**Problem**
Restate the following data in its entirety, word for word and without images.

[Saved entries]
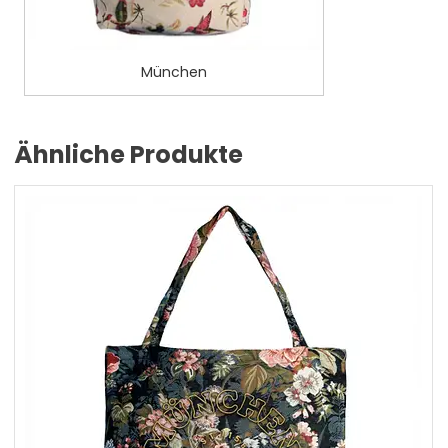
München
Ähnliche Produkte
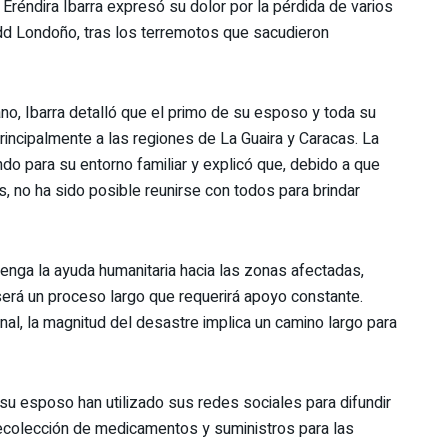
 Eréndira Ibarra expresó su dolor por la pérdida de varios
dd Londoño, tras los terremotos que sacudieron
no, Ibarra detalló que el primo de su esposo y toda su
principalmente a las regiones de La Guaira y Caracas. La
o para su entorno familiar y explicó que, debido a que
s, no ha sido posible reunirse con todos para brindar
tenga la ayuda humanitaria hacia las zonas afectadas,
será un proceso largo que requerirá apoyo constante.
nal, la magnitud del desastre implica un camino largo para
su esposo han utilizado sus redes sociales para difundir
ecolección de medicamentos y suministros para las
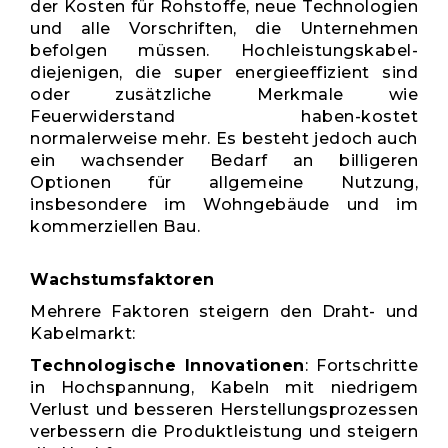
der Kosten für Rohstoffe, neue Technologien
und alle Vorschriften, die Unternehmen
befolgen müssen. Hochleistungskabel-
diejenigen, die super energieeffizient sind
oder zusätzliche Merkmale wie
Feuerwiderstand haben-kostet
normalerweise mehr. Es besteht jedoch auch
ein wachsender Bedarf an billigeren
Optionen für allgemeine Nutzung,
insbesondere im Wohngebäude und im
kommerziellen Bau.
Wachstumsfaktoren
Mehrere Faktoren steigern den Draht- und
Kabelmarkt:
Technologische Innovationen
: Fortschritte
in Hochspannung, Kabeln mit niedrigem
Verlust und besseren Herstellungsprozessen
verbessern die Produktleistung und steigern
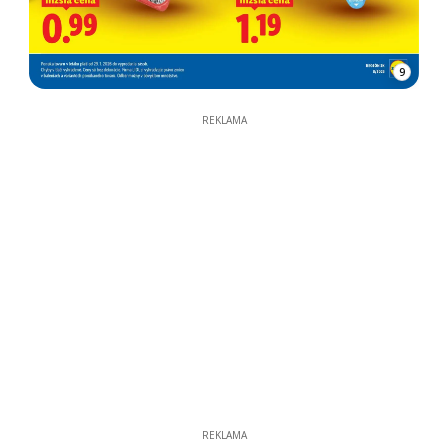
9
REKLAMA
REKLAMA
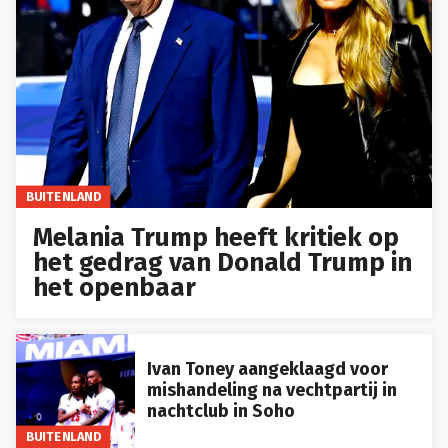
BUITENLAND
Melania Trump heeft kritiek op
het gedrag van Donald Trump in
het openbaar
Ivan Toney aangeklaagd voor
mishandeling na vechtpartij in
nachtclub in Soho
BUITENLAND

**Response to the exercise**
München
Ähnliche Produkte
 Eréndira Ibarra expresó su dolor por la pérdida de varios
dd Londoño, tras los terremotos que sacudieron
no, Ibarra detalló que el primo de su esposo y toda su
principalmente a las regiones de La Guaira y Caracas. La
o para su entorno familiar y explicó que, debido a que
s, no ha sido posible reunirse con todos para brindar
tenga la ayuda humanitaria hacia las zonas afectadas,
será un proceso largo que requerirá apoyo constante.
nal, la magnitud del desastre implica un camino largo para
su esposo han utilizado sus redes sociales para difundir
ecolección de medicamentos y suministros para las
der Kosten für Rohstoffe, neue Technologien
und alle Vorschriften, die Unternehmen
befolgen müssen. Hochleistungskabel-
diejenigen, die super energieeffizient sind
oder zusätzliche Merkmale wie
Feuerwiderstand haben-kostet
normalerweise mehr. Es besteht jedoch auch
ein wachsender Bedarf an billigeren
Optionen für allgemeine Nutzung,
insbesondere im Wohngebäude und im
kommerziellen Bau.
Wachstumsfaktoren
Mehrere Faktoren steigern den Draht- und
Kabelmarkt:
Technologische Innovationen
: Fortschritte
in Hochspannung, Kabeln mit niedrigem
Verlust und besseren Herstellungsprozessen
verbessern die Produktleistung und steigern
9
REKLAMA
REKLAMA
BUITENLAND
Melania Trump heeft kritiek op
het gedrag van Donald Trump in
het openbaar
Ivan Toney aangeklaagd voor
mishandeling na vechtpartij in
nachtclub in Soho
BUITENLAND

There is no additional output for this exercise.